Las últimas páginas del vengador anónimo, urgentes, descuidadas, como si presintiese el final, abandonado a su suerte, no dejaban dudas y lo identificaban.

—Es el que saludaste cuando me hiciste creer que nuestro encuentro esa noche era casual, que cruzabas a saludar a un amigo. Pegado a nuestra mesa. Ahí lo tenés. Sabe todo.

Susana lee apenas lo necesario.

—¿Ángel? No puede ser…

—¿Quién?

—Ángel Britos. Ese es el que estaba en el Bacacay, al que saludé. Funcionario del Juzgado, actuario, un hombre solo, aplicado, amable…, imposible ¿Ángel Britos, un asesino? No me entra.

—Que parece que no está tan solo. Porque lo pescaron cuando iba a liquidar a Randazzo, pero le ganaron de mano. A él y a Tévez. Que supone, y tiene motivos, que yo sé quién lo tiene.

Susana completa lo obvio:

—Y que ahora, por si tenía alguna duda, sabe perfectamente que también tenés razones suficientes para querer asesinarlo. Por eso está en tu puerta. Y por eso estoy acá. Soy tu seguro, José. Mientras estés conmigo, estás a salvo. No les da para meterse con la esposa del ministro.

—Que abandonó el caso…

Me arrepiento, pero es tarde:

—A ver si terminás de entender. Hace un año zafaste, casi de casualidad, pero no aprendiste. No tengo idea de qué mierda hizo Britos, ni adónde lo tienen, ni qué piensan hacer con él. Olvidate de Mallo, Peinado, Zapatero. Todo lo van a ocultar y terminarán siendo hechos aislados, como hasta ahora. Y, si no me hacés caso, eso puede incluirte.

El juego es el de las escondidas, donde todos están manchados y el último recurso para retornar a la partida remite a la esperanza. La de la llegada del insensato que —si midiera sus chances debería permanecer inmóvil—atraviesa todas las barreras y hace la pica por todos los compañeros.

En una suma imposible, agrego, al silencio de Susana, el mío. Porque ambos sabemos que el destino —que nos hemos forjado tallando el ocultamiento, por miedo, pero también por conveniencia— está al otro lado del portón y se aburrió de esperarnos. Susana pretende otra vez la quietud, continuar refugiados detrás de los secretos, tapar la mierda con más mierda, el ministro llega mañana, a Mallo lo mató el Rafita, a Peinado lo envenenó un don nadie, Randazzo ya aparecerá, que lo busquen Tévez o Zapatero, da igual.

—¿Y vos qué tenés? Una foto borrosa de la matrícula de un auto. Una montaña de papeles que ocultaste con los correos de un ignoto verdugo que es seguro que no va a aparecer. Tu testimonio de un asesinato en el Cerro, que callaste durante un año, de un tipo que no sabés quién es. Que un tal Malfatti sabe todo, pero no tenés idea de dónde está. Otro papel, lleno de iniciales, con una instrucción ambigua, que una fiscal, o sea yo, la esposa del ministro, tapó con más papeles.

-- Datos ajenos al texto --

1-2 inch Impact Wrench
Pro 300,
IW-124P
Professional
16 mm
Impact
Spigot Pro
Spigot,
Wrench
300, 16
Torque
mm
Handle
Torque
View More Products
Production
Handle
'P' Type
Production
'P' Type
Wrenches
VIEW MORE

Tiene razón, es tarde, ya pasó tanto tiempo, para qué seguir revolviendo, la fiscal debe acompañar al ministro, se aproxima la campaña, Vittadini no los va a joder más, bien a nuestro estilo, la marca país.

—Hacé lo que venís haciendo. No moverte. Por vos y por mí. En pocas horas, vos vas a quedar por fuera, el ministro llega en un rato, dejame a mí.

Yo la escucho, pero no puedo dejar de leer otra voz, que es también la mía, y asiento en un silencio confuso que Susana decide aceptar, antes de apagar la única luz que nos descubre, soltar el pelo con un solo movimiento de su mano, mientras la otra me llama a los gritos, y comenzar otro diálogo, que es tan solo de gestos —porque no hay nada más que hablar—, con nuestros cuerpos, que ahora es uno solo y compone una de las dimensiones de lo que solemos llamar amor.